Forward-looking: Nvidia is poised to move beyond the graphics processors that powered its rise to dominance. Nvidia GTC kicks off this week – now branded more explicitly as an "AI conference" – where chief executive Jensen Huang is expected to introduce a new processor designed specifically for inference, according to people familiar with the company's plans.

The shift would mark a rare departure from the philosophy that has guided Nvidia for most of its 33-year history: that a single class of GPU can handle every stage of AI computing, from training massive models to delivering fast, real-time responses. As competition intensifies and demand grows for quicker, more efficient AI output, the company is beginning to explore a more specialized approach.

The upcoming chip is said to be based on technology from Groq, the startup Nvidia acquired late last year in a transaction valued at roughly $20 billion. The acquisition combined a licensing partnership with the recruitment of Groq's core engineering team, including founder and former Google chip designer Jonathan Ross.

Groq's hardware – known as language processing units, or LPUs – was originally designed to accelerate the inference side of machine learning, focusing on rapid reasoning and text-generation tasks with lower latency than conventional GPUs. If unveiled as expected, the processor would be the first major product to emerge from that acquisition and a signal that Nvidia intends to expand its silicon lineup beyond its GPU-centric systems.

According to people briefed on Nvidia's plans, the Groq-based processor will be designed to operate alongside the company's next-generation Vera Rubin GPU. Together, the two chips are expected to anchor a new platform aimed at handling an increasingly diverse mix of AI workloads across modern data centers.

The move comes as Nvidia's grip on the AI hardware market faces pressure from several directions. Large customers such as Google and Meta are investing heavily in their own custom chips, while startups are developing specialized processors aimed at reducing cost and power consumption. Earlier this week, Meta unveiled an internal lineup of four inference-focused chips, reinforcing the broader shift toward heterogeneous AI infrastructure.
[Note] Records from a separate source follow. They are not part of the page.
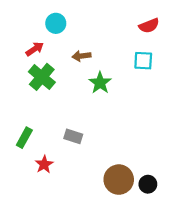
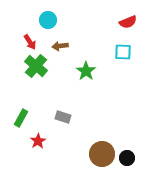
red arrow: (35, 49) -> (30, 42), turned 91
brown arrow: (81, 56) -> (60, 46), moved

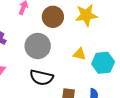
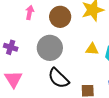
black semicircle: (41, 78) -> (59, 78), turned 40

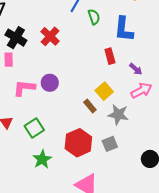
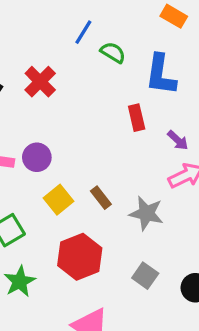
green semicircle: (94, 17) -> (113, 53), turned -42
yellow square: (104, 91) -> (58, 200), moved
gray square: (110, 144) -> (145, 276), moved, turned -35

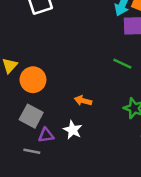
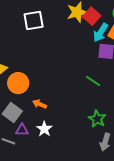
orange arrow: (83, 101) -> (40, 104), moved

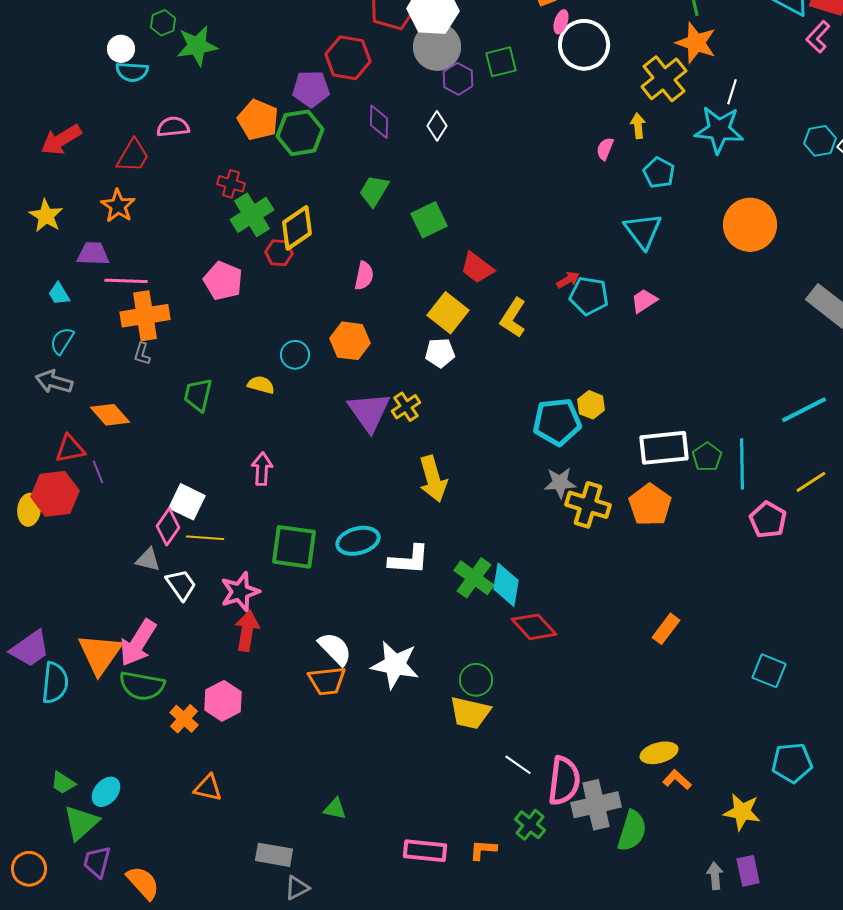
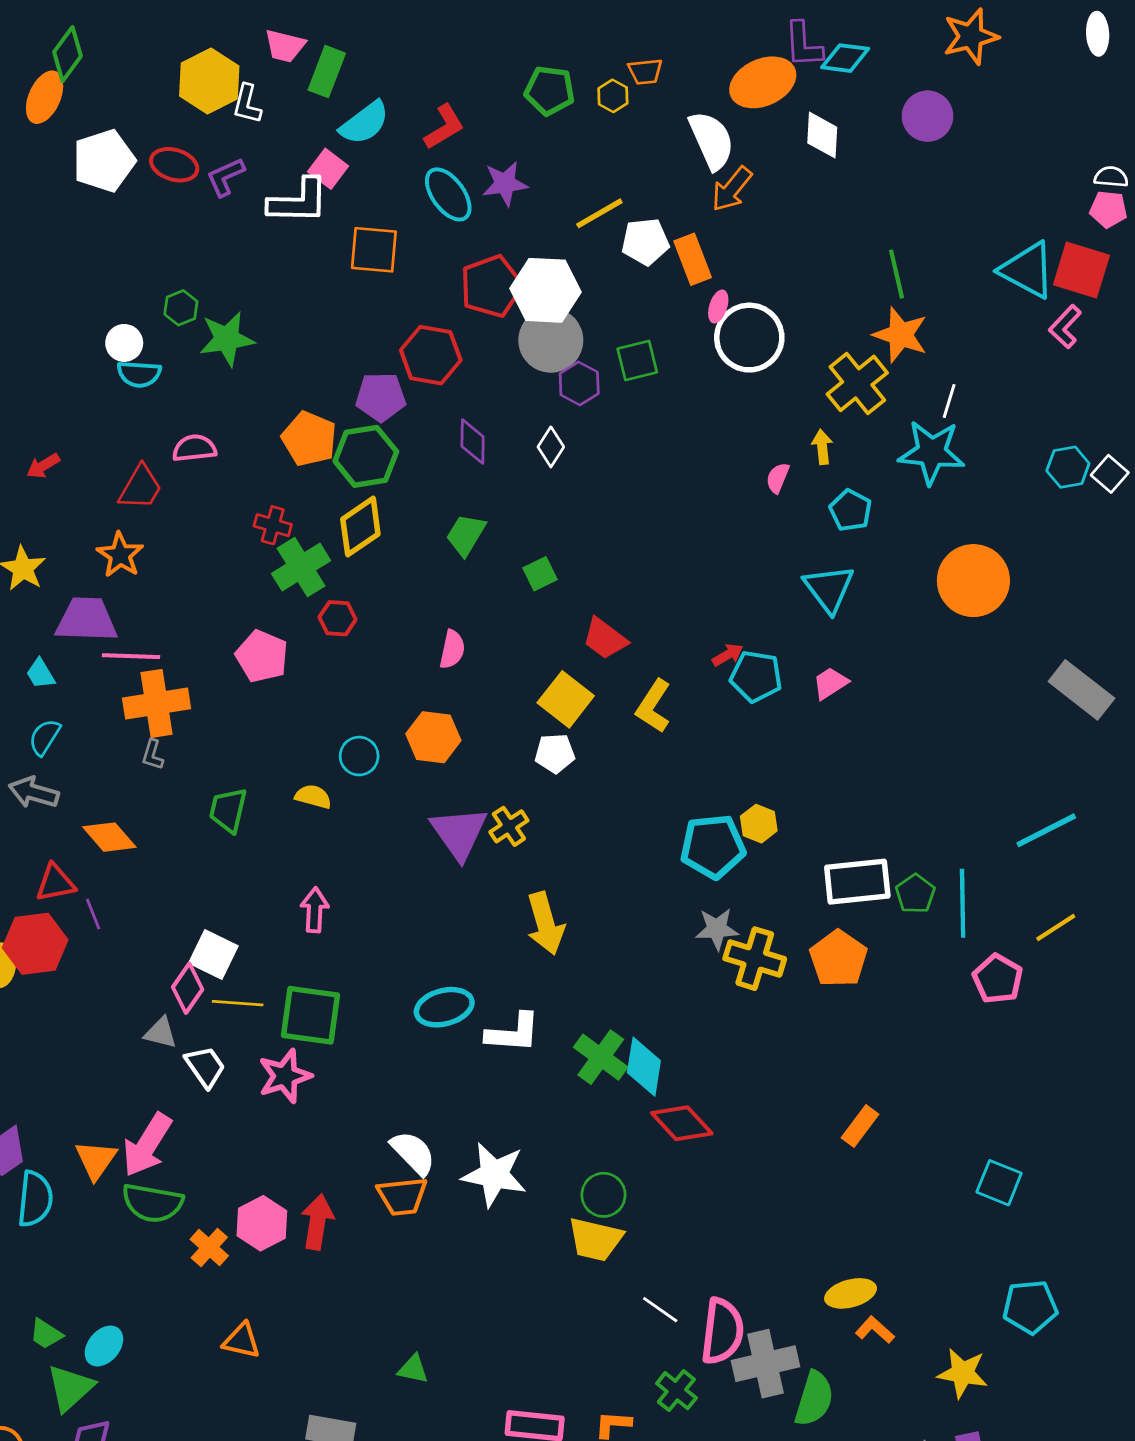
red arrow: (61, 140) -> (43, 466), size x0.6
green square: (429, 220) -> (540, 574), size x0.7
yellow diamond: (297, 228) -> (360, 527), moved
purple trapezoid: (93, 254) -> (86, 620), size x1.4
green square: (294, 547) -> (311, 1015), moved
red arrow: (247, 631) -> (317, 1222), moved
orange triangle: (100, 654) -> (96, 1160), size x0.7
For Nvidia, the challenge is both technical and logistical. The company's Blackwell and Rubin-class GPUs rely on high-bandwidth memory (HBM) to process the massive datasets behind modern AI models. But HBM has become scarce and increasingly expensive, as suppliers including SK Hynix and Micron struggle to keep pace with surging demand.

To work around that bottleneck, the new Groq-derived processor is expected to use static random-access memory (SRAM) – a faster, more accessible, though typically smaller-capacity form of memory. SRAM's low latency makes it particularly suited for inference based on reasoning rather than the bulk computations required for training.
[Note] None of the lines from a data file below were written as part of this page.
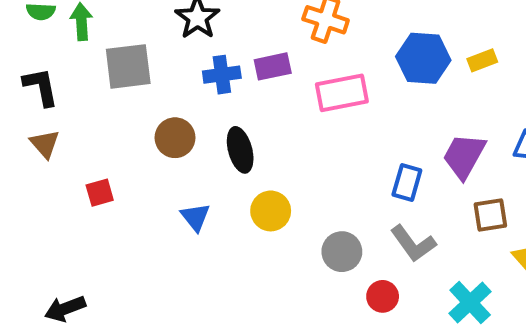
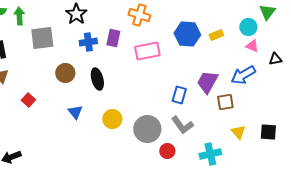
purple rectangle: (273, 66) -> (113, 38), turned -66
red square: (100, 193) -> (28, 100), turned -32
yellow circle: (271, 211) -> (112, 119), moved
brown square: (490, 215) -> (225, 102), moved
gray circle: (342, 252) -> (147, 129), size x1.4
cyan cross: (470, 303) -> (210, 154), turned 30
Many analysts expect inference to dominate AI infrastructure spending within the next few years. Bank of America estimates that by 2030 – when the AI data-center market could reach roughly $1.2 trillion – inference will represent about 75% of total spending, up from roughly half in 2025. In a recent note, the firm said it expects Nvidia to unveil a "broadened AI portfolio," including an SRAM-based processor derived from its Groq acquisition.

The pivot toward inference hardware also addresses a practical constraint facing many enterprises deploying AI today. A large share of existing data centers were never designed to support the liquid-cooling systems required by Nvidia's newest high-performance GPUs.

"Many enterprises want to do inference using their existing data centers, but the vast majority of today's data centers… can't support the latest liquid-cooled GPUs," said June Paik, chief executive of AI chip startup FuriosaAI.

That flexibility could make Nvidia's new chips appealing to companies reluctant to rebuild facilities from the ground up. Ben Bajarin, analyst at Creative Strategies, said the market is moving toward a more diverse mix of AI accelerators.

"The future of the data center is not going to be a one-size-fits-all world," he said.